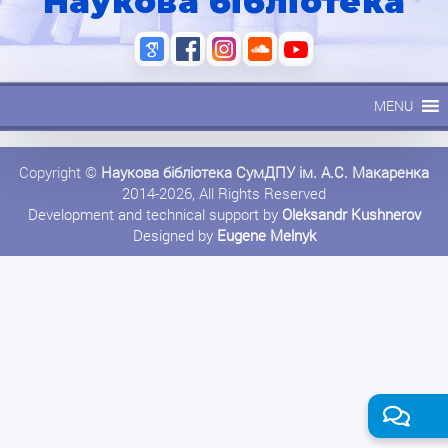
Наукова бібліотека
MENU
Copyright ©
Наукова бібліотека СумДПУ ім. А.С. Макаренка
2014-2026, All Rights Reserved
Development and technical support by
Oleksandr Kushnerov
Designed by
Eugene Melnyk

——

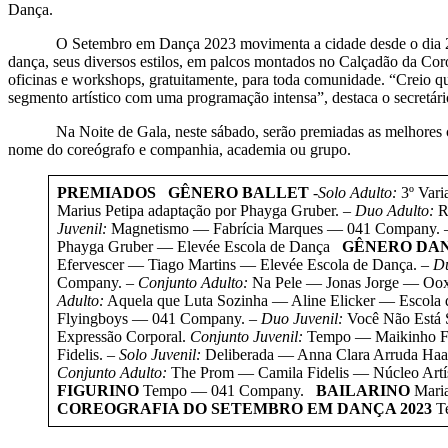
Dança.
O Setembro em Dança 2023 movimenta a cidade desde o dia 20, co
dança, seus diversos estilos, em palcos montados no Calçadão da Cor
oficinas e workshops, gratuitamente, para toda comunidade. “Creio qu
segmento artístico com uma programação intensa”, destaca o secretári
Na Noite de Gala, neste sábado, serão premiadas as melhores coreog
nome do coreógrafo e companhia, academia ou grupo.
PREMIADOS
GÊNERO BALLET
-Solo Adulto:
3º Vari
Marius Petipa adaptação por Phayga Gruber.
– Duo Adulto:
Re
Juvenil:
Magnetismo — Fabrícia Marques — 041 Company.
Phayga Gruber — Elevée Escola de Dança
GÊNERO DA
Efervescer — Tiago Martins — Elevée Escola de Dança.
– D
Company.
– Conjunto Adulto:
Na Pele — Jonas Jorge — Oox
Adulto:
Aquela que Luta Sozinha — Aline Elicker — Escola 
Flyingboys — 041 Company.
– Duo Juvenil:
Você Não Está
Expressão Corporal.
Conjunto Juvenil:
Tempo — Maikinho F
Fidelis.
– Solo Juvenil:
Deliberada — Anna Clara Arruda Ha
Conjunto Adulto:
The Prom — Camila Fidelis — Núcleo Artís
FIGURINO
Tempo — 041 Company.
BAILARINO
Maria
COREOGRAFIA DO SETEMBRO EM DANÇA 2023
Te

——

Proceeding from the line containing "Наукова бібліотека СумДПУ ім. А.С. Макаренка" through the line containing "Eugene Melnyk", transcribe the lines above exactly, both end lines included.

REPLY:
Наукова бібліотека СумДПУ ім. А.С. Макаренка
2014-2026, All Rights Reserved
Development and technical support by
Oleksandr Kushnerov
Designed by
Eugene Melnyk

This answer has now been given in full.